• _Problem to solve_
With the images excluded, set down every line of the listing below exactly.
[[ Available data open ]]
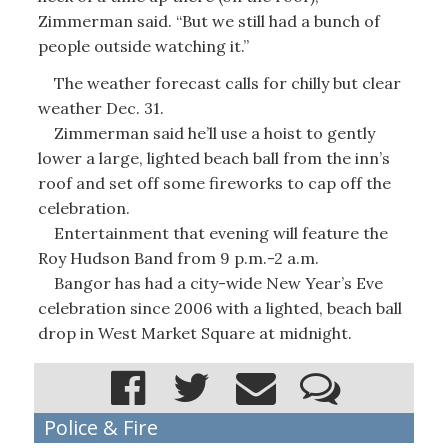
Zimmerman said. “But we still had a bunch of
people outside watching it.”
The weather forecast calls for chilly but clear
weather Dec. 31.
Zimmerman said he’ll use a hoist to gently
lower a large, lighted beach ball from the inn’s
roof and set off some fireworks to cap off the
celebration.
Entertainment that evening will feature the
Roy Hudson Band from 9 p.m.-2 a.m.
Bangor has had a city-wide New Year’s Eve
celebration since 2006 with a lighted, beach ball
drop in West Market Square at midnight.
Police & Fire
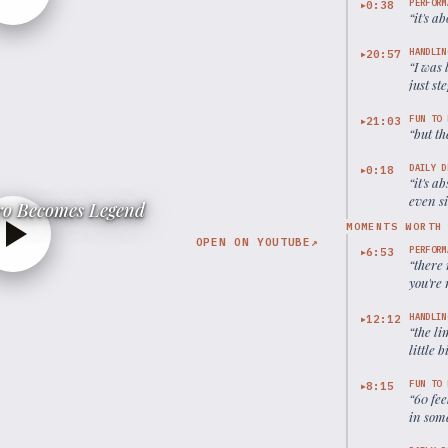
PERFORM
0:38
▶
“
it's a
HANDLIN
20:57
▶
“
I was 
just st
FUN TO 
21:03
▶
“
but th
DAILY D
0:18
▶
“
it's a
even s
o Becomes Legend
MOMENTS WORTH
OPEN ON YOUTUBE
↗
PERFORM
6:53
▶
“
there 
you're 
to get 
HANDLIN
12:12
▶
“
the li
little 
contro
FUN TO 
8:15
▶
“
60 fee
in some
possib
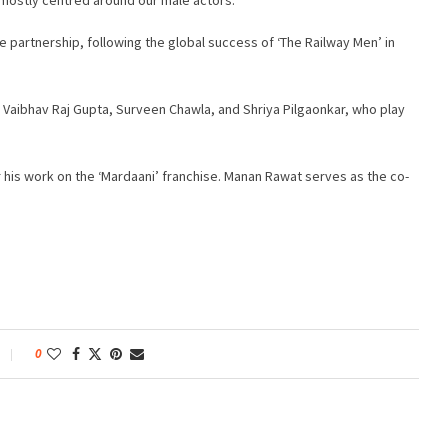
e partnership, following the global success of ‘The Railway Men’ in
Vaibhav Raj Gupta, Surveen Chawla, and Shriya Pilgaonkar, who play
 his work on the ‘Mardaani’ franchise. Manan Rawat serves as the co-
0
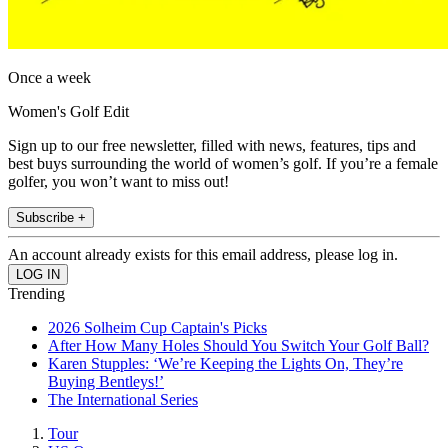
Once a week
Women's Golf Edit
Sign up to our free newsletter, filled with news, features, tips and
best buys surrounding the world of women’s golf. If you’re a female
golfer, you won’t want to miss out!
Subscribe +
An account already exists for this email address, please log in.
Trending
2026 Solheim Cup Captain's Picks
After How Many Holes Should You Switch Your Golf Ball?
Karen Stupples: ‘We’re Keeping the Lights On, They’re
Buying Bentleys!’
The International Series
Tour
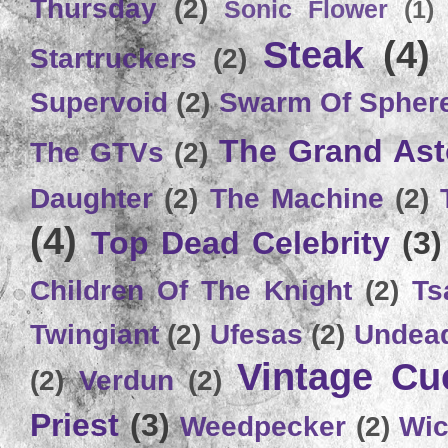
Thursday
(2)
Sonic Flower
(1)
Steak
(4)
Startruckers
(2)
Supervoid
(2)
Swarm Of Spher
The Grand Ast
The GTVs
(2)
Daughter
(2)
The Machine
(2)
(4)
Top Dead Celebrity
(3)
Children Of The Knight
(2)
Ts
Twingiant
(2)
Ufesas
(2)
Undead
Vintage C
(2)
Verdun
(2)
Priest
(3)
Weedpecker
(2)
Wic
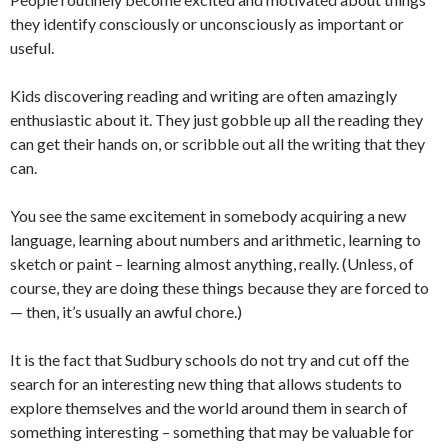
they identify consciously or unconsciously as important or
useful.
Kids discovering reading and writing are often amazingly
enthusiastic about it. They just gobble up all the reading they
can get their hands on, or scribble out all the writing that they
can.
You see the same excitement in somebody acquiring a new
language, learning about numbers and arithmetic, learning to
sketch or paint – learning almost anything, really. (Unless, of
course, they are doing these things because they are forced to
— then, it’s usually an awful chore.)
It is the fact that Sudbury schools do not try and cut off the
search for an interesting new thing that allows students to
explore themselves and the world around them in search of
something interesting – something that may be valuable for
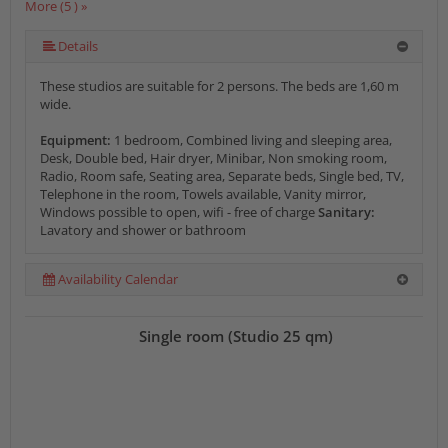
More (5 ) »
More (5 ) »
Details
These studios are suitable for 2 persons. The beds are 1,60 m
wide.
Equipment:
1 bedroom, Combined living and sleeping area,
Desk, Double bed, Hair dryer, Minibar, Non smoking room,
Radio, Room safe, Seating area, Separate beds, Single bed, TV,
Telephone in the room, Towels available, Vanity mirror,
Windows possible to open, wifi - free of charge
Sanitary:
Lavatory and shower or bathroom
Availability Calendar
Single room (Studio 25 qm)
[[ Available data closed ]]
• _Solution_
Zimmerman said. “But we still had a bunch of
people outside watching it.”
The weather forecast calls for chilly but clear
weather Dec. 31.
Zimmerman said he’ll use a hoist to gently
lower a large, lighted beach ball from the inn’s
roof and set off some fireworks to cap off the
celebration.
Entertainment that evening will feature the
Roy Hudson Band from 9 p.m.-2 a.m.
Bangor has had a city-wide New Year’s Eve
celebration since 2006 with a lighted, beach ball
drop in West Market Square at midnight.
Police & Fire
PERFORM
0:38
▶
“
it's a
HANDLIN
20:57
▶
“
I was 
just st
FUN TO 
21:03
▶
“
but th
DAILY D
0:18
▶
“
it's a
even s
o Becomes Legend
MOMENTS WORTH
OPEN ON YOUTUBE
↗
PERFORM
6:53
▶
“
there 
you're 
to get 
HANDLIN
12:12
▶
“
the li
little 
contro
FUN TO 
8:15
▶
“
60 fee
in some
possib
e partnership, following the global success of ‘The Railway Men’ in
Vaibhav Raj Gupta, Surveen Chawla, and Shriya Pilgaonkar, who play
 his work on the ‘Mardaani’ franchise. Manan Rawat serves as the co-
0
Once a week
Women's Golf Edit
Sign up to our free newsletter, filled with news, features, tips and
best buys surrounding the world of women’s golf. If you’re a female
golfer, you won’t want to miss out!
Subscribe +
An account already exists for this email address, please log in.
Trending
2026 Solheim Cup Captain's Picks
After How Many Holes Should You Switch Your Golf Ball?
Karen Stupples: ‘We’re Keeping the Lights On, They’re
Buying Bentleys!’
The International Series
Tour
Thursday
(2)
Sonic Flower
(1)
Steak
(4)
Startruckers
(2)
Supervoid
(2)
Swarm Of Spher
The Grand Ast
The GTVs
(2)
Daughter
(2)
The Machine
(2)
(4)
Top Dead Celebrity
(3)
Children Of The Knight
(2)
Ts
Twingiant
(2)
Ufesas
(2)
Undead
Vintage C
(2)
Verdun
(2)
Priest
(3)
Weedpecker
(2)
Wic
they identify consciously or unconsciously as important or
useful.
Kids discovering reading and writing are often amazingly
enthusiastic about it. They just gobble up all the reading they
can get their hands on, or scribble out all the writing that they
can.
You see the same excitement in somebody acquiring a new
language, learning about numbers and arithmetic, learning to
sketch or paint – learning almost anything, really. (Unless, of
course, they are doing these things because they are forced to
— then, it’s usually an awful chore.)
It is the fact that Sudbury schools do not try and cut off the
search for an interesting new thing that allows students to
explore themselves and the world around them in search of
something interesting – something that may be valuable for
More (5 ) »
More (5 ) »
Details
These studios are suitable for 2 persons. The beds are 1,60 m
wide.
Equipment:
1 bedroom, Combined living and sleeping area,
Desk, Double bed, Hair dryer, Minibar, Non smoking room,
Radio, Room safe, Seating area, Separate beds, Single bed, TV,
Telephone in the room, Towels available, Vanity mirror,
Windows possible to open, wifi - free of charge
Sanitary:
Lavatory and shower or bathroom
Availability Calendar
Single room (Studio 25 qm)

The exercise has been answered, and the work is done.